EDITOR'S NOTE: Donna Fielder is on vacation this week and will have numerous photos to show you next week should you make the mistake of showing up in her office. This column is a reader favorite from December 2004. Donna Fielder
"Your virus protection is unknown," my home computer announces when I turn it on. "Please click here to fix this problem."
Why is it my problem if my computer isn't acquainted with its virus protection? Following the orders it gives me for making the introduction seems to work, but the message reappears the next time I fire up the PC.
I'm tired of getting pushed around by a computer. I mean, I bought the thing. It works for me. But all day long, it orders me around like a chain-gang boss and I swing that hammer. Maybe I'll rebel.
What would happen if I didn't "click here" or double-click there? What if I didn't want to disclose whether I knew this sender before I downloaded an attachment?
Would the computer monitor implode? Would all the letters fade off the buttons on my keyboard? Would smoke spiral out of the speakers? Out of my ears?
Would my computer toys rust, my buddy list erase itself and refill with strange monikers like IErotica and HOT4U?

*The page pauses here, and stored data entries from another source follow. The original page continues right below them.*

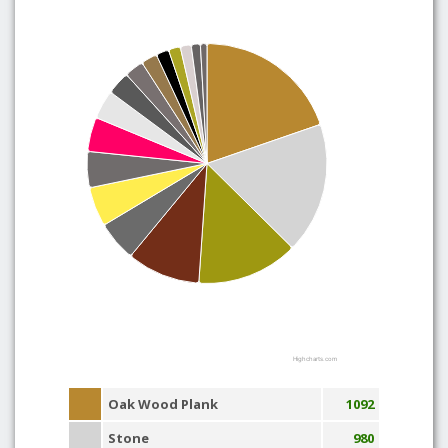
Highcharts.com
Oak Wood Plank
1092
Stone
980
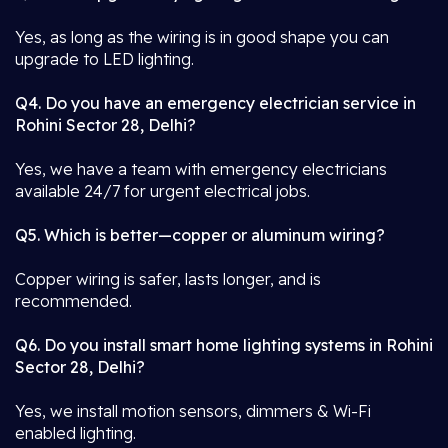
Yes, as long as the wiring is in good shape you can
upgrade to LED lighting.
Q4. Do you have an emergency electrician service in
Rohini Sector 28, Delhi?
Yes, we have a team with emergency electricians
available 24/7 for urgent electrical jobs.
Q5. Which is better—copper or aluminum wiring?
Copper wiring is safer, lasts longer, and is
recommended.
Q6. Do you install smart home lighting systems in Rohini
Sector 28, Delhi?
Yes, we install motion sensors, dimmers & Wi-Fi
enabled lighting.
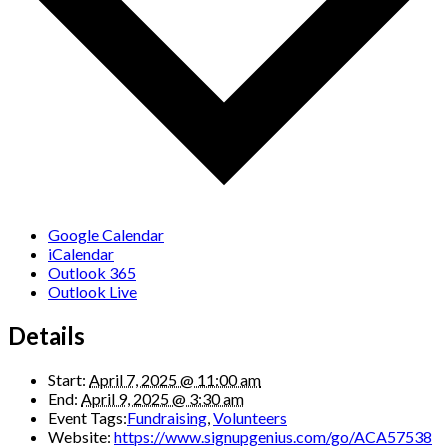
Google Calendar
iCalendar
Outlook 365
Outlook Live
Details
Start:
April 7, 2025 @ 11:00 am
End:
April 9, 2025 @ 3:30 am
Event Tags:
Fundraising
,
Volunteers
Website:
https://www.signupgenius.com/go/ACA57538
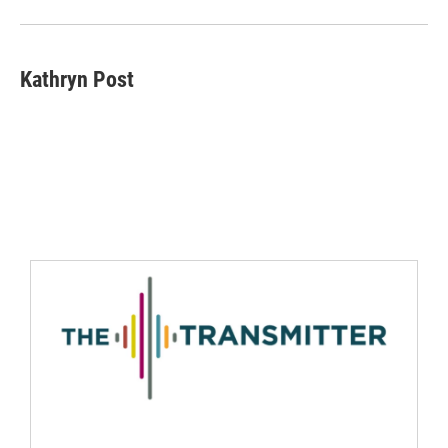
Kathryn Post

I'll never know. I don't really have the nerve to chance it. Computers have rules that must be followed. Or else. I don't know what the "or else" is and am chicken to find out.
Besides, I'm a good little girl.
From my earliest memory, my parents taught me to obey the rules and not ask questions. I know there must be rules for society to run smoothly. But you know, some of those rules really seem to have no purpose.

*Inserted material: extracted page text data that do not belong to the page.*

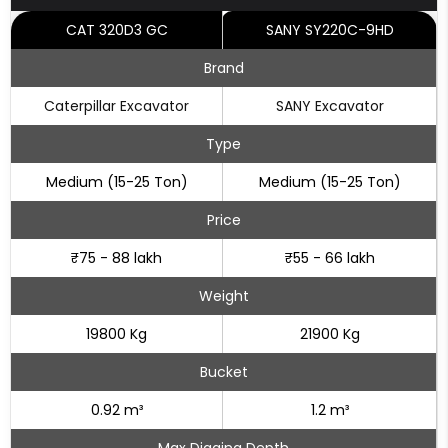
CAT 320D3 GC
SANY SY220C-9HD
Brand
Caterpillar Excavator
SANY Excavator
Type
Medium (15-25 Ton)
Medium (15-25 Ton)
Price
₹75 - 88 lakh
₹55 - 66 lakh
Weight
19800 Kg
21900 Kg
Bucket
0.92 m³
1.2 m³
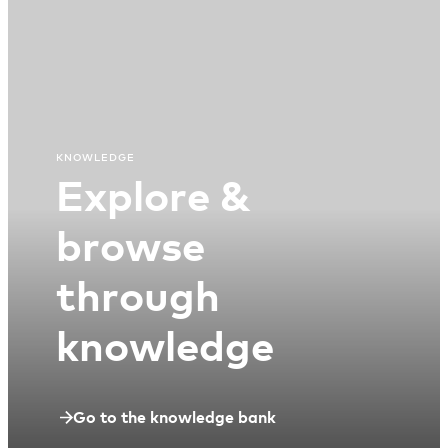
KNOWLEDGE
Explore &
browse
through
knowledge
Go to the knowledge bank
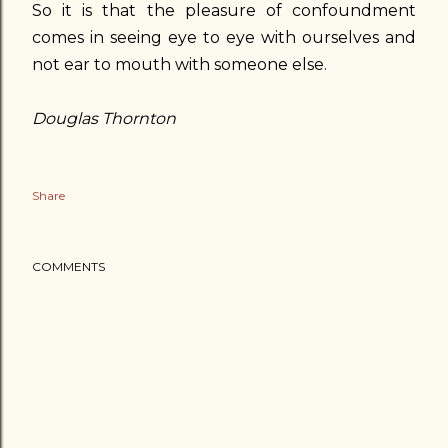
So it is that the pleasure of confoundment
comes in seeing eye to eye with ourselves and
not ear to mouth with someone else.
Douglas Thornton
Share
COMMENTS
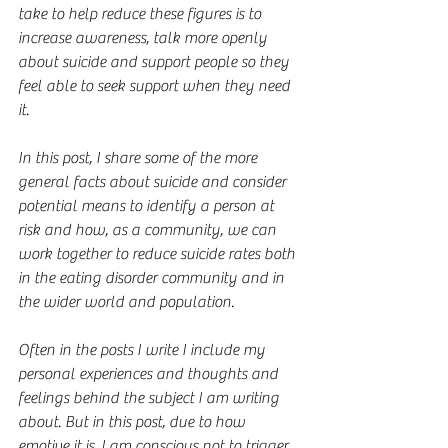
take to help reduce these figures is to 
increase awareness, talk more openly 
about suicide and support people so they 
feel able to seek support when they need 
it.
In this post, I share some of the more 
general facts about suicide and consider 
potential means to identify a person at 
risk and how, as a community, we can 
work together to reduce suicide rates both 
in the eating disorder community and in 
the wider world and population.
Often in the posts I write I include my 
personal experiences and thoughts and 
feelings behind the subject I am writing 
about. But in this post, due to how 
emotive it is, I am conscious not to trigger 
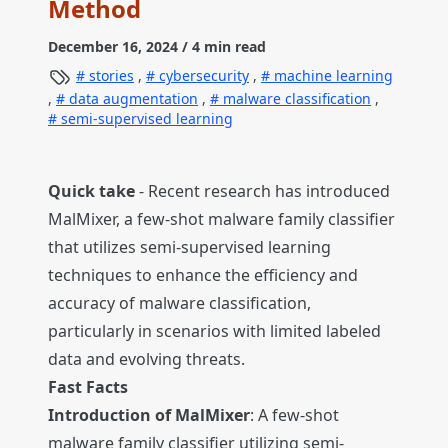
Method
December 16, 2024
/ 4 min read
stories
,
cybersecurity
,
machine learning
,
data augmentation
,
malware classification
,
semi-supervised learning
Quick take
- Recent research has introduced
MalMixer, a few-shot malware family classifier
that utilizes semi-supervised learning
techniques to enhance the efficiency and
accuracy of malware classification,
particularly in scenarios with limited labeled
data and evolving threats.
Fast Facts
Introduction of MalMixer
: A few-shot
malware family classifier utilizing semi-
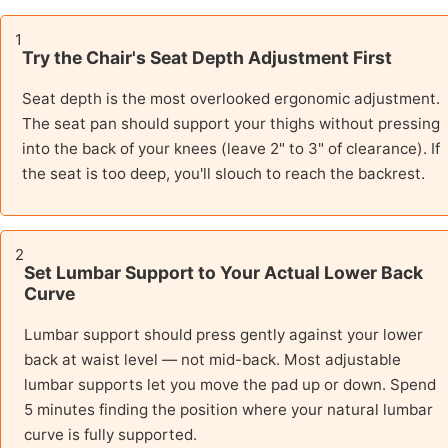
1
Try the Chair's Seat Depth Adjustment First
Seat depth is the most overlooked ergonomic adjustment.
The seat pan should support your thighs without pressing
into the back of your knees (leave 2" to 3" of clearance). If
the seat is too deep, you'll slouch to reach the backrest.
2
Set Lumbar Support to Your Actual Lower Back
Curve
Lumbar support should press gently against your lower
back at waist level — not mid-back. Most adjustable
lumbar supports let you move the pad up or down. Spend
5 minutes finding the position where your natural lumbar
curve is fully supported.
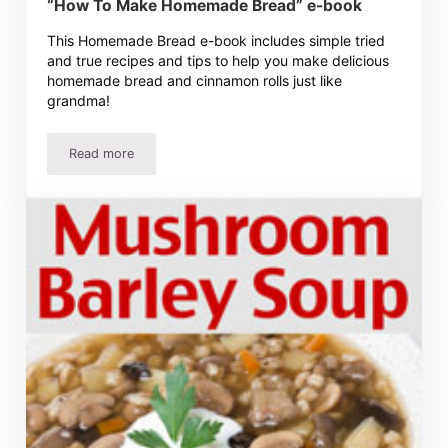
“How To Make Homemade Bread” e-book
This Homemade Bread e-book includes simple tried
and true recipes and tips to help you make delicious
homemade bread and cinnamon rolls just like
grandma!
Read more
“How To Make Homemade Bread” e-book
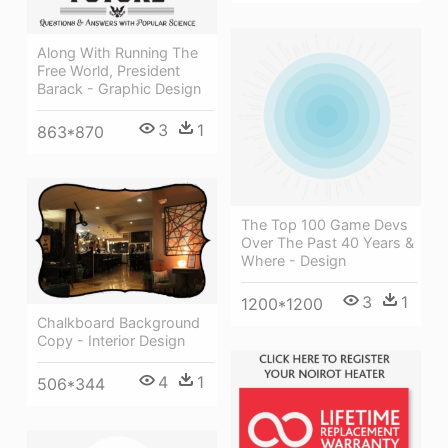
Along With Running The
Free World, President
Barack - Graphic Design
3
1
863*870
The Top 100 Game Devs
Over The Past 40 Years &
Where - Design
3
1
1200*1200
Chalkboard Background
Copy - Interior Design
4
1
506*344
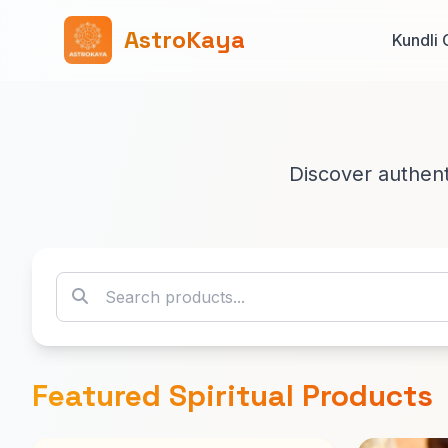
AstroKaya
Kundli 
Discover authenti
Featured Spiritual Products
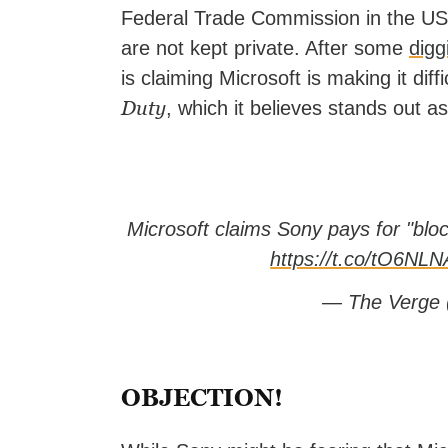
Federal Trade Commission in the US, 
are not kept private. After some
digg
is claiming Microsoft is making it diff
Duty
, which it believes stands out a
Microsoft claims Sony pays for "bl
https://t.co/tO6N
— The Verge
OBJECTION!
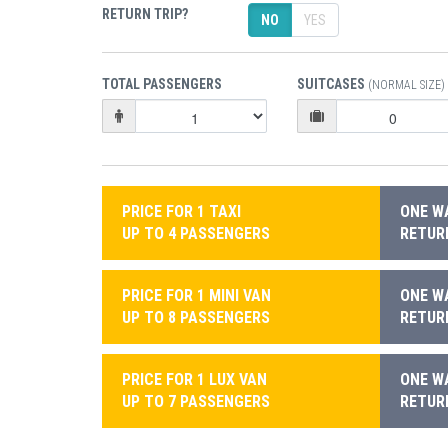
RETURN TRIP?
NO
YES
TOTAL PASSENGERS
SUITCASES
(NORMAL SIZE)
PRICE FOR 1 TAXI
ONE WA
UP TO 4 PASSENGERS
RETURN
PRICE FOR 1 MINI VAN
ONE WA
UP TO 8 PASSENGERS
RETURN
PRICE FOR 1 LUX VAN
ONE WA
UP TO 7 PASSENGERS
RETURN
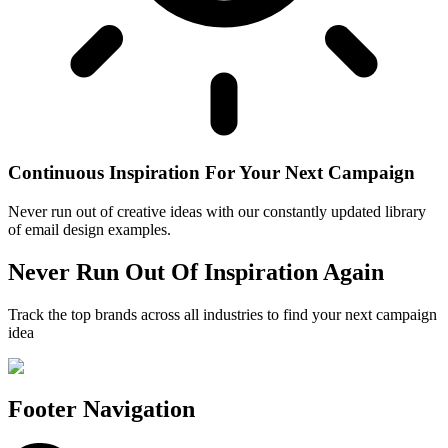
Continuous Inspiration For Your Next Campaign
Never run out of creative ideas with our constantly updated library
of email design examples.
Never Run Out Of Inspiration Again
Track the top brands across all industries to find your next campaign
idea
Footer Navigation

The pillows on my bed, for instance, still flutter with tags that read, "Do not remove under penalty of law."
The things flap out the pillowslip openings like unruly nose hairs peeking out an old man's nostrils, and I wonder: Why do I have to leave them attached? What on earth could be their purpose?

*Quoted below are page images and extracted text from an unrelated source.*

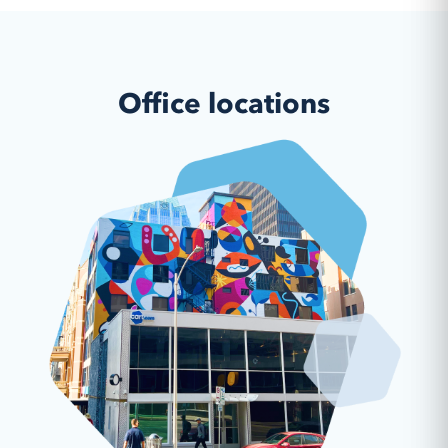
Office locations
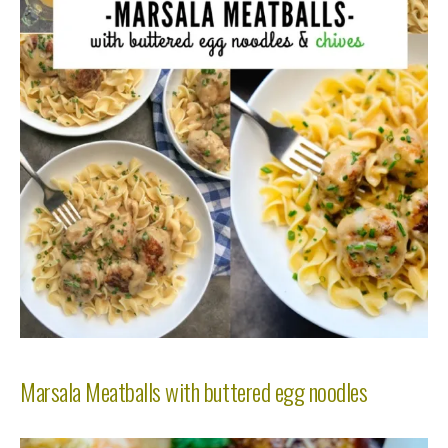
Marsala Meatballs with buttered egg noodles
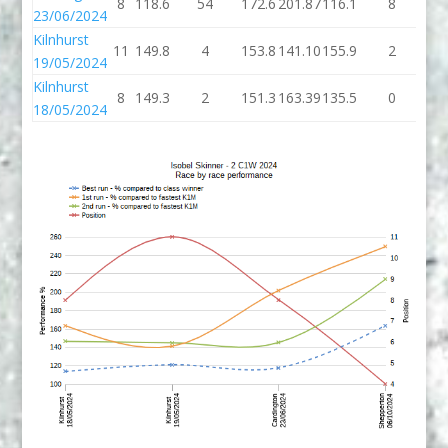
8
118.6
54
172.6
201.87
116.1
8
12
23/06/2024
Kilnhurst
11
149.8
4
153.8
141.10
155.9
2
15
19/05/2024
Kilnhurst
8
149.3
2
151.3
163.39
135.5
0
13
18/05/2024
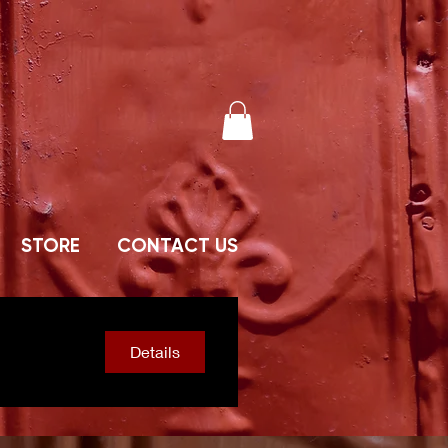
STORE
CONTACT US
Details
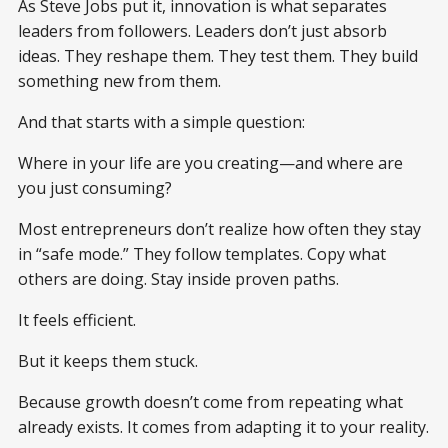
As Steve Jobs put it, innovation is what separates
leaders from followers. Leaders don’t just absorb
ideas. They reshape them. They test them. They build
something new from them.
And that starts with a simple question:
Where in your life are you creating—and where are
you just consuming?
Most entrepreneurs don’t realize how often they stay
in “safe mode.” They follow templates. Copy what
others are doing. Stay inside proven paths.
It feels efficient.
But it keeps them stuck.
Because growth doesn’t come from repeating what
already exists. It comes from adapting it to your reality.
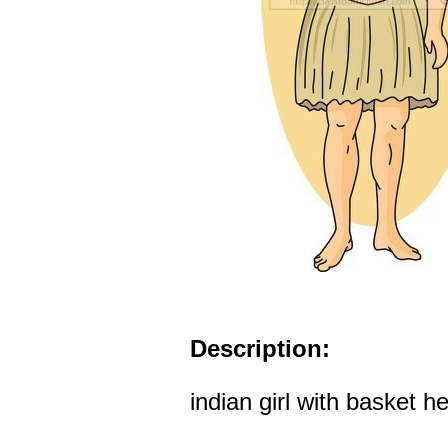
Description:
indian girl with basket 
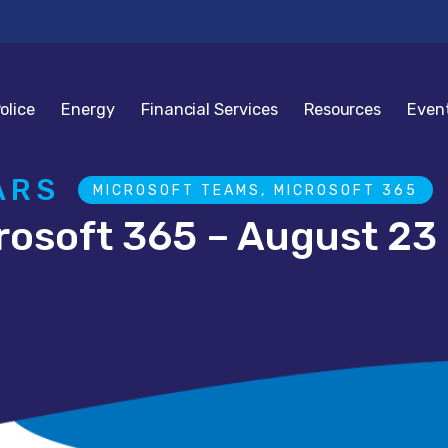
olice
Energy
Financial Services
Resources
Even
ARS
MICROSOFT TEAMS, MICROSOFT 365
rosoft 365 – August 23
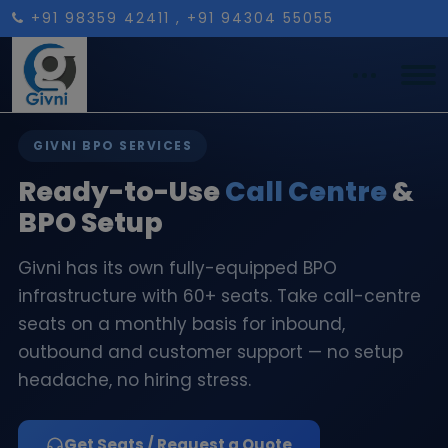
+91 98359 42411
, +91 94304 55055
GIVNI BPO SERVICES
Ready-to-Use
Call Centre
&
BPO Setup
Givni has its own fully-equipped BPO
infrastructure with 60+ seats. Take call-centre
seats on a monthly basis for inbound,
outbound and customer support — no setup
headache, no hiring stress.
Get Seats / Request a Quote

Do pillow tag SWAT teams show up with flash bangs and MP5s to do bed checks unannounced, and are the prisons overflowing with pillow tag felons?
Somebody told me the warnings aren't meant for me. They're there when I buy the pillows, so who else could they be for? I'm leaving mine attached, though they sometimes escape the pillowslip and tickle my neck.
I have less patience with the "Tear along the dotted line" rule. I could understand, on utility bills and certain credit card statements, if the dotted lines corresponded with a perforation. Often, they do not.
It's just some bureaucrat's idea of where I should rip the paper, and by the time I get through trying to smooth off the higgledy-piggledy edges, I have a paper cut and a bad attitude.
There were many rules in my mother's house. Don't drink milk when you're eating chili, for instance. Why ever not? I hadn't a clue. But when Mom said don't let me catch you with a chili bowl and a milk mustache, I minded.
I never shaved my legs above the knees back then, either. Why? Mom said not to, and I didn't question authority.
I think of that rule sometimes in this no-bikini-line society and wonder who decided back then that the knee was the point of no return for leg hairs.
I turned on my computer this morning and got the message about its desire to know my computer virus protection and my duty to "click here."
In a fit of rebellion, I typed in a retort.
"Why should I?"
"Because I said so, young lady, and I don't want to hear any of your back talk," came the instant reply.
I sighed, and clicked. You can cut the apron strings, but you can't unplug the coaxial.